While some approaches rely on averages (such as standard cost accounting) for true driver-based constraint modeling, all costs, rates, yields, and constraints will be defined in their natural units of measure (e.g., $/unit, Euro/hour and so on) for each step in the process. Imagine the problem as if you were actually watching the processes occur right in front of you. Once defined, it is then the solver’s responsibility to analyze natural behavior and apply all constraints to determine the optimal solution.
Conversely, constraint-based modeling is not hypothesis-driven (a.k.a. deterministic) modeling. No analyst using a constraint-based model should be able to predict the behavior of the entire model beforehand. Any “solution” that allows for this is not true constraint-based modeling.
True constraint-based modeling also calculates the opportunity value of the constrained decision. Company management should not settle for a report that states a machine’s capacity will be utilized for an entire 40 hour work week, and that, therefore, no additional production can occur. The best constraint-based modeling approaches will certainly provide that insight, but will also identify all profit-impacting opportunities.
For example, by adding an extra shift on a given machine, a company may be able to make an additional $100k per hour. Most traditional planning systems, like those for materials requirement, capacity, inventory or demand, simply will not calculate the true bottom-line opportunity value associated with a constrained decision. This is true for positive opportunity values constrained at an upper limit (usually in the form of time or market constraints), as well as negative opportunity values constrained at a lower limit (usually in the form of supply, labor or demand contracts).
Know What Questions to Ask
For prescriptive analytics software — used to answer the question “what should I do?”— constraint-based modeling is not an optional feature; it’s a core philosophical foundation. It must be able to not only define and apply critical customer-specific constraints but also, as mentioned previously, state the value of the constrained decision.
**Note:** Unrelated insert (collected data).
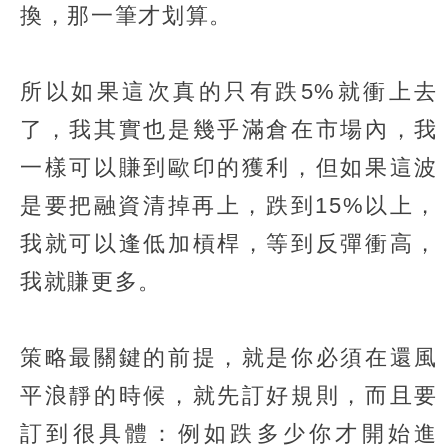
換，那一筆才划算。
所以如果這次真的只有跌5%就衝上去
了，我其實也是幾乎滿倉在市場內，我
一樣可以賺到歐印的獲利，但如果這波
是要把融資清掉再上，跌到15%以上，
我就可以逢低加槓桿，等到反彈衝高，
我就賺更多。
策略最關鍵的前提，就是你必須在還風
平浪靜的時候，就先訂好規則，而且要
訂到很具體：例如跌多少你才開始進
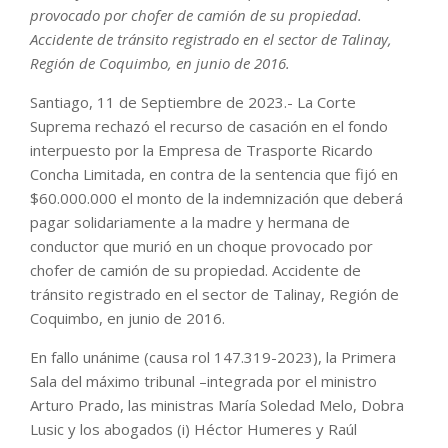
provocado por chofer de camión de su propiedad.
Accidente de tránsito registrado en el sector de Talinay,
Región de Coquimbo, en junio de 2016.
Santiago, 11 de Septiembre de 2023.- La Corte
Suprema rechazó el recurso de casación en el fondo
interpuesto por la Empresa de Trasporte Ricardo
Concha Limitada, en contra de la sentencia que fijó en
$60.000.000 el monto de la indemnización que deberá
pagar solidariamente a la madre y hermana de
conductor que murió en un choque provocado por
chofer de camión de su propiedad. Accidente de
tránsito registrado en el sector de Talinay, Región de
Coquimbo, en junio de 2016.
En fallo unánime (causa rol 147.319-2023), la Primera
Sala del máximo tribunal –integrada por el ministro
Arturo Prado, las ministras María Soledad Melo, Dobra
Lusic y los abogados (i) Héctor Humeres y Raúl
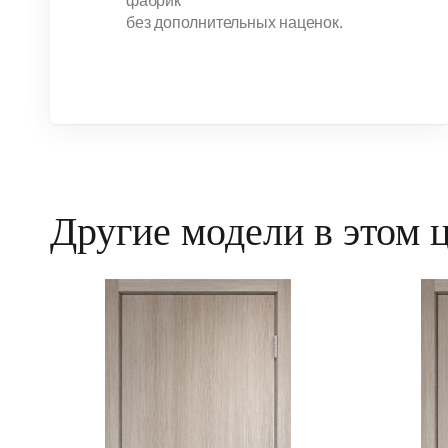
фабрик
без дополнительных наценок.
Другие модели в этом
This value can only be obtained by using established optimization techniques.
Software that supports constraint-based modeling comes in multiple flavors, from algebraic programming languages (which can model almost anything with the required expertise and time) to packaged applications (capable of solving targeted problems within an industry/function combination). The key for decision-makers within an organization is to know what questions to ask. Here’s a sample set:
- Ask the vendor to describe how critical business constraints are defined, and if any shortcuts are taken in the process — remember the difference between constraints and heuristics.
- Think globally — the value of constraint-based modeling grows exponentially with complexity. Make sure to ask how policy, regulatory and other types of non-physical constraints are represented.
- Insist on understanding how financials are modeled — even if it's not necessary for your initial project, as soon as you meet with your CFO or CEO they will become critical.
By all means, if the project at hand is complex, put the vendor through a proof-of-concept (POC). Ask them to build a model with your data, and then optimally solve “what-if” scenarios during a live demonstration. This transparent approach will not only enable you to see how constraint modeling works but also provide a proper comparison of the various alternatives available.